All Products
Search
Document Center

MaxCompute:Near real-time partial column updates to Delta tables with Flink

Last Updated:May 23, 2025

This topic describes the scenarios and parameter configurations for partial column updates in Delta tables, along with the two partial column update modes designed for Flink Connector and their related configurations.

Background information

  • UPSERT operation: A database feature that combines INSERT and UPDATE features. It ensures efficient data operations by requiring that each record (or row) processed by UPSERT must include primary key columns.

  • UPSERT behavior: Depends on whether data with the specified primary key exists in the table.

    • Insert semantics: When data with the specified primary key does not exist in the table, UPSERT performs an insert operation to add a new record to the table.

    • Update semantics: When a record with the specified primary key already exists in the table, UPSERT performs an update operation to update the existing data with the new data provided.

  • UPSERT scenarios: In stream processing with multiple table joins, updates from two different data streams affect different columns in the same table.

    • Data stream StreamA is responsible for updating column ColumnX.

    • Data stream StreamB is responsible for updating column ColumnY.

  • UPSERT form comparison:

    • Traditional UPSERT: Updates from StreamB might overwrite modifications made by StreamA, leading to data inconsistency.

    • Partial column update feature: Ensures that there are no conflicts between streams during concurrent updates.
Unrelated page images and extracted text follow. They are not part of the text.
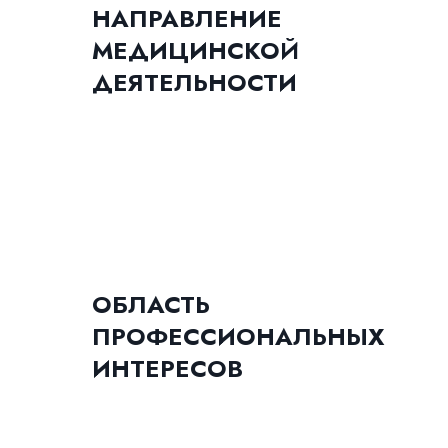
НАПРАВЛЕНИЕ
МЕДИЦИНСКО
Й
ДЕЯТЕЛЬНОСТИ
ОБЛАСТЬ
ПРОФЕССИОНАЛЬНЫХ
ИНТЕРЕСОВ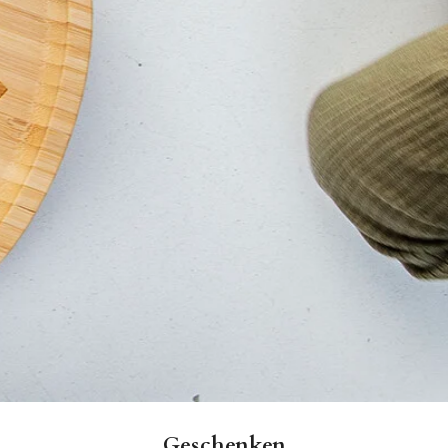
Geschenken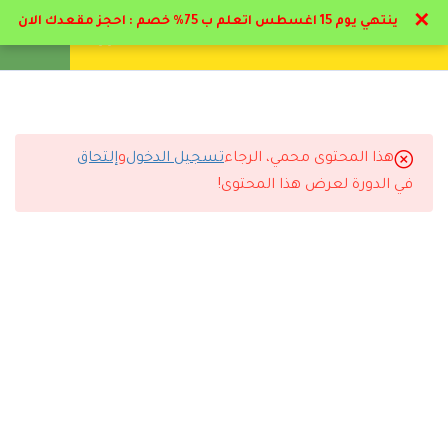
✕
ينتهي يوم 15 اغسطس اتعلم ب 75% خصم : احجز مقعدك الان
تواصل معنا
تحقق
انشئ حساب
تسجيل دخول
3
المحور الاول: استراتيجيات
البحث عن فرص العمل
هذا المحتوى محمي، الرجاء
تسجيل الدخول
و
إلتحاق
2
التعليقات
المحور الثاني: مهارات كتابة
في الدورة لعرض هذا المحتوى!
السيرة الذاتية
10
المحور الثالث: مهارات
8 Comments
اجتياز المقابلات الشخصية
3.1
مقدمة مهارات اجراء المقابلات
الشخصية
22 دقيقة
رد
تركي المطيري
2026-07-09 12:18 ص
التجربة كاملة كانت ممتازة من التسجيل لاستلام الشهادة.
Each stream only updates the columns it is responsible for while preserving the update results from all streams in the same row.

Scenarios

Scenario 1: Update different columns in the same row without interference

Assume there is a user information management system that needs to process and update user data in real time. The data is processed by two independent service streams that receive information from different data sources.

  • Data stream StreamA is responsible for processing users' personal information such as name, age, and gender.

  • Data stream StreamB is responsible for processing users' contact information such as email and phone number.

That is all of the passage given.